Individual aboriginals moved even faster. Western Canada’s Yellowhead Pass is named for a blond Iroquois from the east coast. Many such guides helped open the country to Europeans.

But the first Europeans here, apart from a short-lived Viking project, were seagoing explorers: Cabot and Cartier on the Atlantic coast, Drake, Valdez, Quadra and Vancouver on the Pacific.

Hudson, David and Frobisher in the arctic, and eventually Champlain, Lasalle and Lavérendrye on the Saint Lawrence, Mississippi and Red Rivers.

These came before there was such a thing as Canada other than the Iroquois word for “village.” Their search for a trade route, a northwest passage, made them part of an international venture.

And the encounters between some of these explorers of different nations became models of an international village—part of the as-yet-unnamed Canadian legacy they contributed to.

It is significant that James Cook, greatest of the international seagoing explorers, experienced Canada on three fronts: charting up the Saint Lawrence for Wolfe’s forces, mapping Newfoundland, and exploring Canada’s west coast as a Commanding Officer.

But the real exploration of Canada was on inland waterways from the St. Lawrence westward. From the Montreal and Hudson bay-based fur trade emerged a unique breed: the voyageurs.

And from these companies of adventurers came our greatest overland explorers: Anthony Henday, Peter Pond, Samuel Hearne, David Thompson, Simon Fraser and James Douglas.

Many of these were searching for the western sea to China, but the work they did on land in Canada was thorough and lasting. Maps, journals, place names, stories and an ongoing spirit.

Stan Rogers captures this in what became an unofficial anthem for English speaking Canada:

Three centuries thereafter I take passage overland

In the footsteps of brave Kelsey where his “sea of flowers” began …

And through the night, behind the wheel, the mileage clicking west

I think upon Mackenzie, David Thompson and the rest

Who cracked the mountain ramparts and did show a path for me

To race the roaring Fraser to the sea …

A century after these explorers, following the same lakes and streams, came the railway surveyors: Sanford Fleming who charted Yellowhead Pass, and Major A. B. Rogers who found the pass in the Selkirk Mountains first followed by the CPR—a pass that bears his name.

It took some months afterwards before Rogers was persuaded by Canadian Pacific accountants to cash the company’s $5,000 cheque that he framed on the wall of his den. The motivator for Rogers was not money but having his name on the map for something he’d found.

Damming a brook with stones, building a fort in the woods, giving a name to a stream or pond are parts of growing up of many children and youth.

And setting out for parts unknown to find ourselves is part of the Canadian legacy the later Rogers sets out in the last verse of his “Northwest Passage:”

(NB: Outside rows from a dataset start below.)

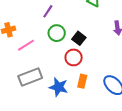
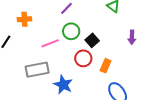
pink line: (26, 45) -> (50, 43), moved
orange rectangle: (82, 81) -> (105, 66), moved

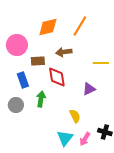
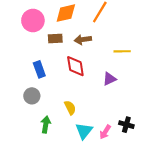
pink circle: (17, 45) -> (33, 20), moved
brown rectangle: (38, 61) -> (55, 39), moved
green arrow: (41, 99) -> (46, 125), moved
yellow semicircle: (75, 116) -> (70, 108), moved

How than am I so different from the first [ones] through this way

Like them, I led a settled life, I threw it all away

To seek a northwest passage, at the call of many men

To find there but the road back home again …

Given the breadth and vastness of our country, it’s not necessary to leave it to find our way and to come back home to ourselves.

We can canoe or kayak the rivers of the bygone voyageurs where we’re joined by Germans and other adventurers from Europe.

We can set out with backpacks or ride horseback on the Skyline Trail of the Canadian Rockies.

We can take three days crossing the country by rail in the company of other explorers, or spend a year at a school or campus or on a job in another region of the country.

Or we can head into the wilds of our backyards—badlands, mountains, rugged coast or northern forests—to go on a vision quest as our aboriginal forebears did.

For us, like them, the wilderness is only hours away. Entering it, savouring it, sinking into it, letting it permeate us, is to strengthen and tame our own wildness and make us more human.

Canada, a country of great space and opportunity, is a nation for exploring.

Canada, a global village of competing and complementary strengths, is a nation of explorers.

Let us celebrate that gift and opportunity as we share it with our fellow citizens of Earth.